Penggunaan teknologi terbaru ini diharapkan mampu mewujudkan ambisi besar pemerintah dalam memperkuat peran industri pengolahan terhadap total ekonomi nasional.
Presiden Prabowo Subianto menetapkan target agresif untuk mengembalikan kontribusi industri manufaktur hingga mencapai 20,56% terhadap PDB pada tahun 2029. Kementerian Perindustrian memproyeksikan lompatan pertumbuhan sektor ini dari 5,50% pada 2025 menjadi 8,14% dalam kurun waktu empat tahun ke depan. Fokus utama pemerintah adalah mengatasi hambatan deindustrialisasi agar industri dalam negeri mampu bersaing secara kuat di pasar internasional.
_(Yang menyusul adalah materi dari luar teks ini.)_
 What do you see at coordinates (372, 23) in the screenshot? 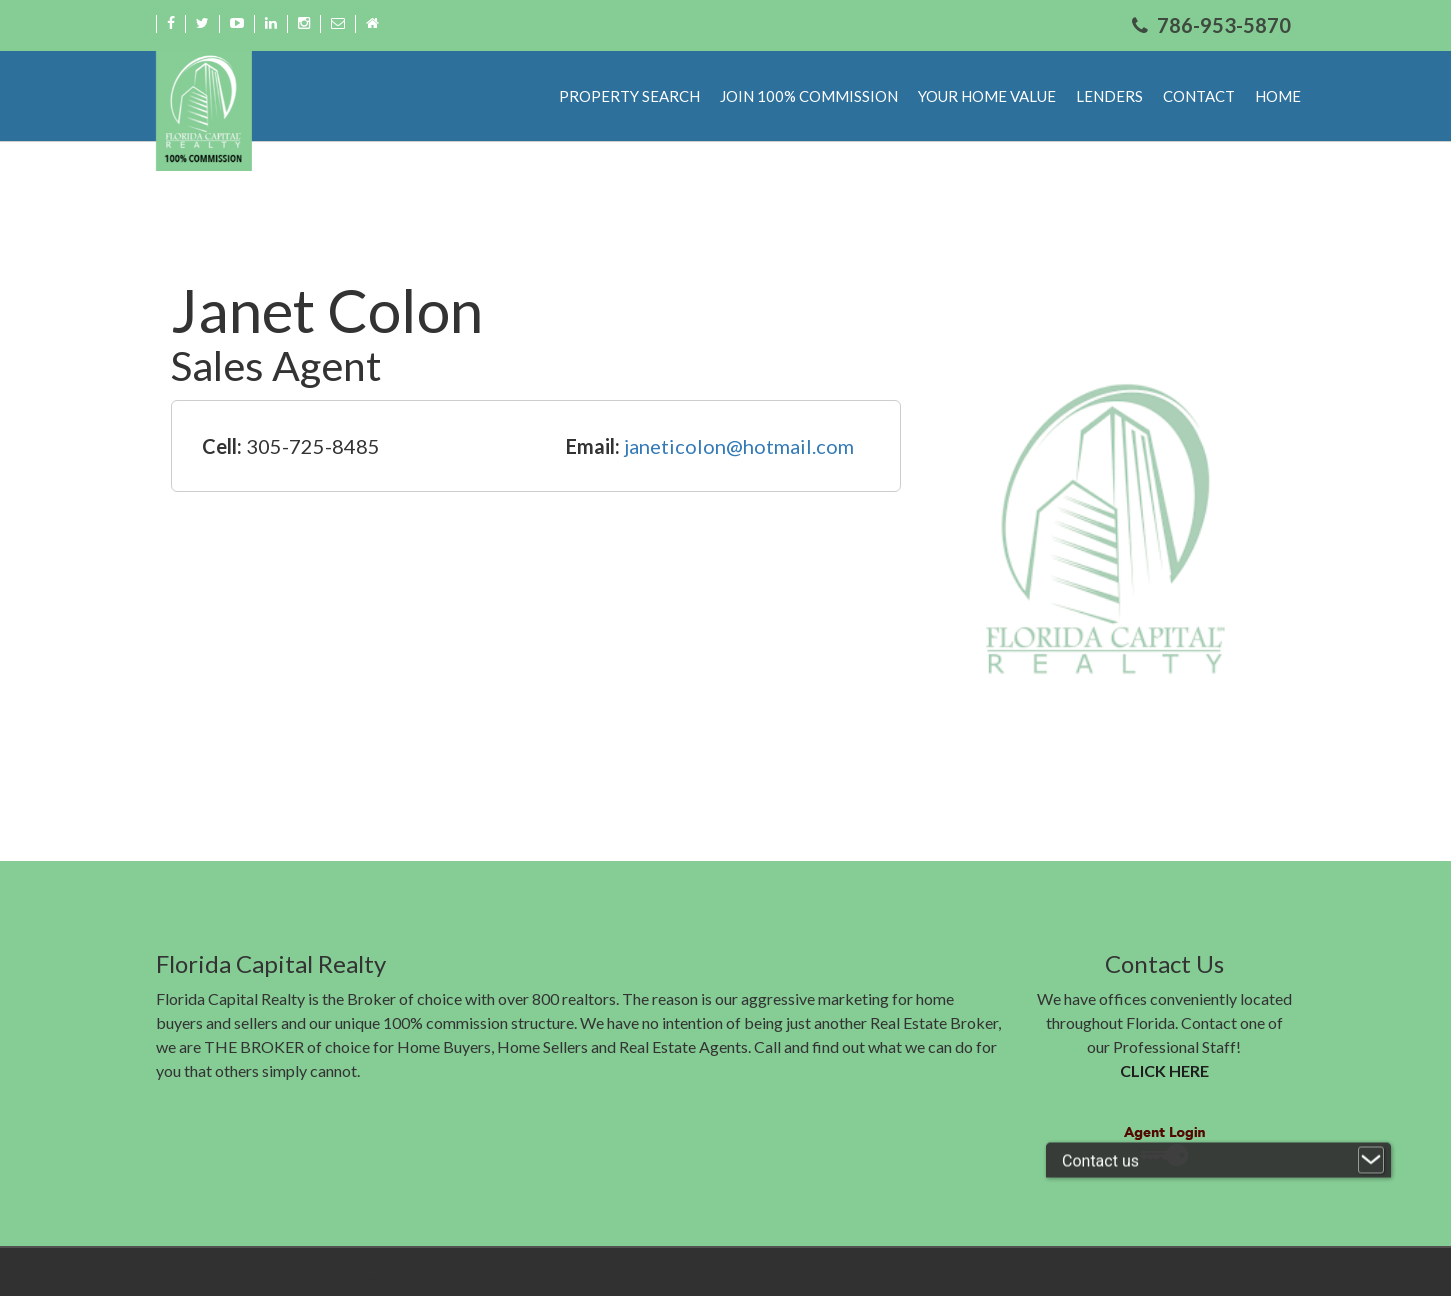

Lonjakan harga emas dan target manufaktur yang sangat berani ini membuka peluang investasi besar bagi pelaku bisnis untuk segera melakukan ekspansi kapasitas produksi dan modernisasi teknologi. Optimisme ekonomi yang didorong oleh penguatan sektor komoditas serta modernisasi industri harus dibarengi dengan kebijakan fiskal yang tepat agar target kontribusi PDB 2029 tercapai secara optimal melalui sinergi antara pemerintah dan swasta.